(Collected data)
*** Begin section ***

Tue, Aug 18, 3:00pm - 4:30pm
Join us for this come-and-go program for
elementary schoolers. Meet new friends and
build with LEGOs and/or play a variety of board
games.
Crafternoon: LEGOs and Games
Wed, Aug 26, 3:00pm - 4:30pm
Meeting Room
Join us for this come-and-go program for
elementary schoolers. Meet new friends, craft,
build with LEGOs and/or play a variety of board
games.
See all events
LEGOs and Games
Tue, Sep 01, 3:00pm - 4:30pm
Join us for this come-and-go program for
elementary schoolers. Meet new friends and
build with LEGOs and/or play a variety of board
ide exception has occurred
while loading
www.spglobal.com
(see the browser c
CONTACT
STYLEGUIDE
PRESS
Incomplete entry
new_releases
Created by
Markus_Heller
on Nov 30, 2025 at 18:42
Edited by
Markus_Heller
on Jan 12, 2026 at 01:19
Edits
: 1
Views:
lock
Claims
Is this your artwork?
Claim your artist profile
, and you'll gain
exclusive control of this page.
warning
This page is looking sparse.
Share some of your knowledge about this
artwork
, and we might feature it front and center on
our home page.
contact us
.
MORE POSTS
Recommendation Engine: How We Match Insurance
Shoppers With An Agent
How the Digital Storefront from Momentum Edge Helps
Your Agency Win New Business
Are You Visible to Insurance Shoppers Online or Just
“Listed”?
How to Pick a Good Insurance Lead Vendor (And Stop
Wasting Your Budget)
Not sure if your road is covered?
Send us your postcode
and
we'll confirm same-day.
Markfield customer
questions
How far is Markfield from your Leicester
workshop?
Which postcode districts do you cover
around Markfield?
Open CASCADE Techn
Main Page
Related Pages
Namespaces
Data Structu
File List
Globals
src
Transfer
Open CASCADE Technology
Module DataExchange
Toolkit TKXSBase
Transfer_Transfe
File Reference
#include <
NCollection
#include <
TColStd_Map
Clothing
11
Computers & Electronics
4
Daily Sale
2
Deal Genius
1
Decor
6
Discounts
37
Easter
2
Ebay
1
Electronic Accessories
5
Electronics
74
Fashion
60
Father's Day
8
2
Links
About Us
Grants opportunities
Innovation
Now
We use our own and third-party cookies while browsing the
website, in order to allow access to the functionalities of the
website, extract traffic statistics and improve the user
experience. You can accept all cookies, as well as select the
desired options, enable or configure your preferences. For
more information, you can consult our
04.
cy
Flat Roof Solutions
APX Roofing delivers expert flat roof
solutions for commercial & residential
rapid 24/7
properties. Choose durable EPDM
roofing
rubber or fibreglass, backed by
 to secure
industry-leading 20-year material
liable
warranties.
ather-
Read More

*** End section ***

- **Work order**: Copy the data above. Keep each line exact.

- **Result**:
Tue, Aug 18, 3:00pm - 4:30pm
Join us for this come-and-go program for
elementary schoolers. Meet new friends and
build with LEGOs and/or play a variety of board
games.
Crafternoon: LEGOs and Games
Wed, Aug 26, 3:00pm - 4:30pm
Meeting Room
Join us for this come-and-go program for
elementary schoolers. Meet new friends, craft,
build with LEGOs and/or play a variety of board
games.
See all events
LEGOs and Games
Tue, Sep 01, 3:00pm - 4:30pm
Join us for this come-and-go program for
elementary schoolers. Meet new friends and
build with LEGOs and/or play a variety of board
ide exception has occurred
while loading
www.spglobal.com
(see the browser c
CONTACT
STYLEGUIDE
PRESS
Incomplete entry
new_releases
Created by
Markus_Heller
on Nov 30, 2025 at 18:42
Edited by
Markus_Heller
on Jan 12, 2026 at 01:19
Edits
: 1
Views:
lock
Claims
Is this your artwork?
Claim your artist profile
, and you'll gain
exclusive control of this page.
warning
This page is looking sparse.
Share some of your knowledge about this
artwork
, and we might feature it front and center on
our home page.
contact us
.
MORE POSTS
Recommendation Engine: How We Match Insurance
Shoppers With An Agent
How the Digital Storefront from Momentum Edge Helps
Your Agency Win New Business
Are You Visible to Insurance Shoppers Online or Just
“Listed”?
How to Pick a Good Insurance Lead Vendor (And Stop
Wasting Your Budget)
Not sure if your road is covered?
Send us your postcode
and
we'll confirm same-day.
Markfield customer
questions
How far is Markfield from your Leicester
workshop?
Which postcode districts do you cover
around Markfield?
Open CASCADE Techn
Main Page
Related Pages
Namespaces
Data Structu
File List
Globals
src
Transfer
Open CASCADE Technology
Module DataExchange
Toolkit TKXSBase
Transfer_Transfe
File Reference
#include <
NCollection
#include <
TColStd_Map
Clothing
11
Computers & Electronics
4
Daily Sale
2
Deal Genius
1
Decor
6
Discounts
37
Easter
2
Ebay
1
Electronic Accessories
5
Electronics
74
Fashion
60
Father's Day
8
2
Links
About Us
Grants opportunities
Innovation
Now
We use our own and third-party cookies while browsing the
website, in order to allow access to the functionalities of the
website, extract traffic statistics and improve the user
experience. You can accept all cookies, as well as select the
desired options, enable or configure your preferences. For
more information, you can consult our
04.
cy
Flat Roof Solutions
APX Roofing delivers expert flat roof
solutions for commercial & residential
rapid 24/7
properties. Choose durable EPDM
roofing
rubber or fibreglass, backed by
 to secure
industry-leading 20-year material
liable
warranties.
ather-
Read More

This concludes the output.